I've recently started telling that to people more these days. I tell them because it's true and also because it feels honest to say it.
Religion is a complicated thing for me. I think it's always been.
I grew up with a first-hand understanding of the famed "Catholic guilt" and I didn't much like it.
Junior year in college, after a lot of colonial and post-colonial reading for the English major, I went home during a holiday break and asked my mother during a heated discussion if she ever thought it was crazy that her Catholic faith came from people who whipped her ancestors in the Philippines. I regretted doing that.
You should see my mom's faith. It's constant, beautiful, and humbling.

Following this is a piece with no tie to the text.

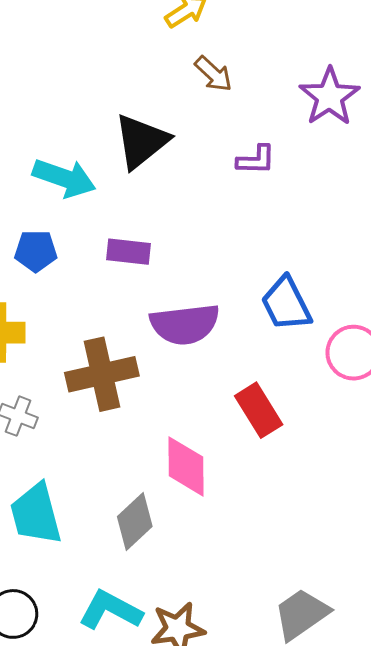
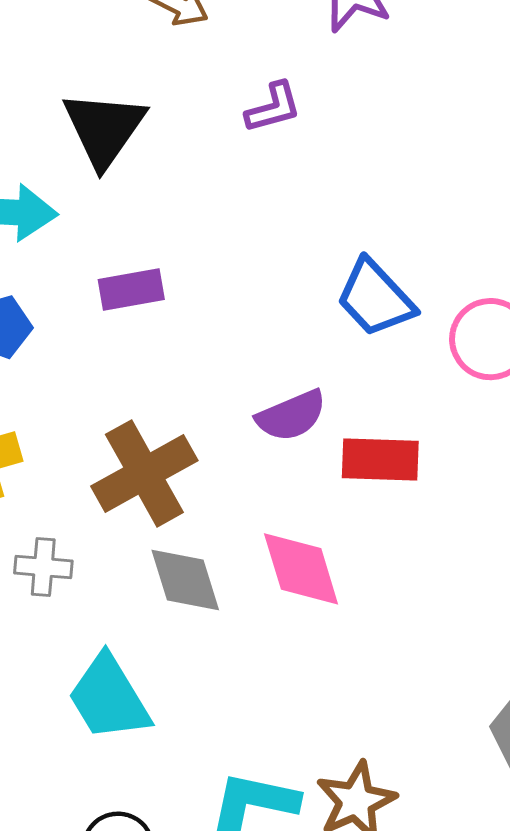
purple semicircle: (185, 324) -> (291, 416), moved, size x0.7
red rectangle: (259, 410) -> (380, 459), turned -40
gray diamond: (135, 521) -> (185, 580), moved, turned -48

Senior year in college I went religion shopping. One weekend it was a UCC service, the next I was with the Unitarians, the next it was a Mahayana Buddhist temple, the next it was a Sunday with the Self Realization Fellowship. Maybe that sounds like it must have been a really confusing phase of life, but I have to say that it was actually one of the most interesting and fun things I've ever done. If you're even just a little bit interested in religions or faith communities, I can't recommend it enough. Just pick a different tradition every weekend.
I've always been a religious person. Not just spiritual, but religious. I'm drawn to the sense of community and shared faith. I don't feel right if I'm not somewhere on Sunday for some kind of service. I'm drawn to prayer. I'm interested in the cultural traditions that form around religion. I'm comforted by the familiarity of rituals like the Catholic mass.
When I lived in France I learned that two things (and not much else) are identical between France and the US: McDonald's chicken nuggets and Catholic mass.
I promise you, in a side-by-side taste test you would never know which nugget came from which nation.
And sitting in a cold, stone church older than America, despite the foreign culture and the foreign language, I still knew when to sit, when to stand, when to kneel, when to hold hands, when to shake hands.
But it's complicated. Religion is. I see that and know it both in myself and in society. I understand when atheists decry religion, pointing out, correctly, that it has been the source of so much ugliness and conflict in human history. I understand my friends who do not identify with a faith because of the pain they've experienced in their own lives. Smart, beautiful, important people. I get it.
But I'm praying for you. Not because I think you are lacking or need to be saved or reborn (I have no idea what that even means). I'm praying for you because that's what I do when I'm at my best for the people I love.